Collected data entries
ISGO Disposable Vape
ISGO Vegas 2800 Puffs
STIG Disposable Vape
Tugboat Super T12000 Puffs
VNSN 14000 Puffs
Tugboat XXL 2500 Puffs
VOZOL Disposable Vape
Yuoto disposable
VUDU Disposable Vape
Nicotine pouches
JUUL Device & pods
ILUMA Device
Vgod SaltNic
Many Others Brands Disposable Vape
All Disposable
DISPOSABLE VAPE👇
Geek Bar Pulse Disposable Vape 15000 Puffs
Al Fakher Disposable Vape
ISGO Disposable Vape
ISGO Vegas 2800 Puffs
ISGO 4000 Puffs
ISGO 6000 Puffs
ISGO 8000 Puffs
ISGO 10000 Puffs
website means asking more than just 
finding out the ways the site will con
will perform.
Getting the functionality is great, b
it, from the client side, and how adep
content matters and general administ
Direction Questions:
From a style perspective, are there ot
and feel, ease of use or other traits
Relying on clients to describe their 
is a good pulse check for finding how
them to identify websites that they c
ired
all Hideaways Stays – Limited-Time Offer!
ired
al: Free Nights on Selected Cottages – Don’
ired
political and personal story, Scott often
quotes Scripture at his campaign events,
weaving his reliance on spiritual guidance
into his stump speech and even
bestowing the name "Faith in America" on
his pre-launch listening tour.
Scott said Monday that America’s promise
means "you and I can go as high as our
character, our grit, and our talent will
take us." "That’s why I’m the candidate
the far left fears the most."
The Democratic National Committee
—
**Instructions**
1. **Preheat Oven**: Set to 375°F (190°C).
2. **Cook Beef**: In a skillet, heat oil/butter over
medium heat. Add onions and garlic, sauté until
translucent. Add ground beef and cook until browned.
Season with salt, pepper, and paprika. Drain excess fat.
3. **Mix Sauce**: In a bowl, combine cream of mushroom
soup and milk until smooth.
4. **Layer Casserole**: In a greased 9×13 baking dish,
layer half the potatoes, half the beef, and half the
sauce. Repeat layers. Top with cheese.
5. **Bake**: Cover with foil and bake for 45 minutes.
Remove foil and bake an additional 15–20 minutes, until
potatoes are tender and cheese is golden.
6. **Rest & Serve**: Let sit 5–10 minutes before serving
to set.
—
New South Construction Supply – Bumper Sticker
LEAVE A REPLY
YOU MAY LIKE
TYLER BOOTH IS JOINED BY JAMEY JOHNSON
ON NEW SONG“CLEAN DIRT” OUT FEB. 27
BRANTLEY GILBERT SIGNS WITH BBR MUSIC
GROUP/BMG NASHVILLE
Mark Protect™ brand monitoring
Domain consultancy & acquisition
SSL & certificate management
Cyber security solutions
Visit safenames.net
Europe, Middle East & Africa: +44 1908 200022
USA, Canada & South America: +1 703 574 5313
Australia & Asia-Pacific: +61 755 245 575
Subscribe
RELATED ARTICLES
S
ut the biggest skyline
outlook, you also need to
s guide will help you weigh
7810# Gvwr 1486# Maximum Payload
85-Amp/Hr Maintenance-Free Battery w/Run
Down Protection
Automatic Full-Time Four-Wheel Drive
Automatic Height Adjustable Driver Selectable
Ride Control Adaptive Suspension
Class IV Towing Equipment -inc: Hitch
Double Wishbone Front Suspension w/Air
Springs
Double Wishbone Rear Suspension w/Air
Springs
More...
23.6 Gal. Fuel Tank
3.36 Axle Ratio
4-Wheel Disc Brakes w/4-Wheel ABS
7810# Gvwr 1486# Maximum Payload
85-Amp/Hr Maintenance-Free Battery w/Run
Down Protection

Exercise instructions
An exact copy of every entry is the expected result.

Response area
ISGO Disposable Vape
ISGO Vegas 2800 Puffs
STIG Disposable Vape
Tugboat Super T12000 Puffs
VNSN 14000 Puffs
Tugboat XXL 2500 Puffs
VOZOL Disposable Vape
Yuoto disposable
VUDU Disposable Vape
Nicotine pouches
JUUL Device & pods
ILUMA Device
Vgod SaltNic
Many Others Brands Disposable Vape
All Disposable
DISPOSABLE VAPE👇
Geek Bar Pulse Disposable Vape 15000 Puffs
Al Fakher Disposable Vape
ISGO Disposable Vape
ISGO Vegas 2800 Puffs
ISGO 4000 Puffs
ISGO 6000 Puffs
ISGO 8000 Puffs
ISGO 10000 Puffs
website means asking more than just 
finding out the ways the site will con
will perform.
Getting the functionality is great, b
it, from the client side, and how adep
content matters and general administ
Direction Questions:
From a style perspective, are there ot
and feel, ease of use or other traits
Relying on clients to describe their 
is a good pulse check for finding how
them to identify websites that they c
ired
all Hideaways Stays – Limited-Time Offer!
ired
al: Free Nights on Selected Cottages – Don’
ired
political and personal story, Scott often
quotes Scripture at his campaign events,
weaving his reliance on spiritual guidance
into his stump speech and even
bestowing the name "Faith in America" on
his pre-launch listening tour.
Scott said Monday that America’s promise
means "you and I can go as high as our
character, our grit, and our talent will
take us." "That’s why I’m the candidate
the far left fears the most."
The Democratic National Committee
—
**Instructions**
1. **Preheat Oven**: Set to 375°F (190°C).
2. **Cook Beef**: In a skillet, heat oil/butter over
medium heat. Add onions and garlic, sauté until
translucent. Add ground beef and cook until browned.
Season with salt, pepper, and paprika. Drain excess fat.
3. **Mix Sauce**: In a bowl, combine cream of mushroom
soup and milk until smooth.
4. **Layer Casserole**: In a greased 9×13 baking dish,
layer half the potatoes, half the beef, and half the
sauce. Repeat layers. Top with cheese.
5. **Bake**: Cover with foil and bake for 45 minutes.
Remove foil and bake an additional 15–20 minutes, until
potatoes are tender and cheese is golden.
6. **Rest & Serve**: Let sit 5–10 minutes before serving
to set.
—
New South Construction Supply – Bumper Sticker
LEAVE A REPLY
YOU MAY LIKE
TYLER BOOTH IS JOINED BY JAMEY JOHNSON
ON NEW SONG“CLEAN DIRT” OUT FEB. 27
BRANTLEY GILBERT SIGNS WITH BBR MUSIC
GROUP/BMG NASHVILLE
Mark Protect™ brand monitoring
Domain consultancy & acquisition
SSL & certificate management
Cyber security solutions
Visit safenames.net
Europe, Middle East & Africa: +44 1908 200022
USA, Canada & South America: +1 703 574 5313
Australia & Asia-Pacific: +61 755 245 575
Subscribe
RELATED ARTICLES
S
ut the biggest skyline
outlook, you also need to
s guide will help you weigh
7810# Gvwr 1486# Maximum Payload
85-Amp/Hr Maintenance-Free Battery w/Run
Down Protection
Automatic Full-Time Four-Wheel Drive
Automatic Height Adjustable Driver Selectable
Ride Control Adaptive Suspension
Class IV Towing Equipment -inc: Hitch
Double Wishbone Front Suspension w/Air
Springs
Double Wishbone Rear Suspension w/Air
Springs
More...
23.6 Gal. Fuel Tank
3.36 Axle Ratio
4-Wheel Disc Brakes w/4-Wheel ABS
7810# Gvwr 1486# Maximum Payload
85-Amp/Hr Maintenance-Free Battery w/Run
Down Protection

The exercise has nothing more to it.